- Your assignment
Of the lines below, reproduce exactly those from the line containing "OTC Markets Group uses cookies and similar" to the end, including both the first and the last.

** Stored data follows **

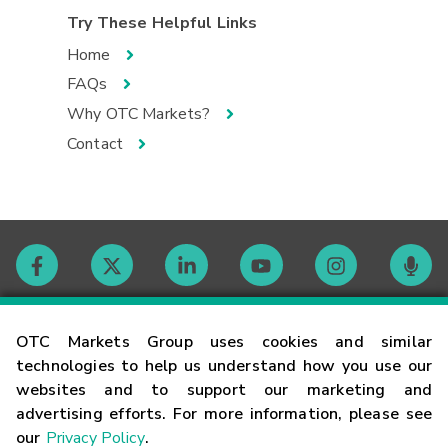
Try These Helpful Links
Home
FAQs
Why OTC Markets?
Contact
Contact
OTC Markets Group uses cookies and similar
technologies to help us understand how you use our
websites and to support our marketing and
Careers
advertising efforts. For more information, please see
our
Privacy Policy
.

** End of Stored data **

- Result of the task
OTC Markets Group uses cookies and similar
technologies to help us understand how you use our
websites and to support our marketing and
Careers
advertising efforts. For more information, please see
our
Privacy Policy
.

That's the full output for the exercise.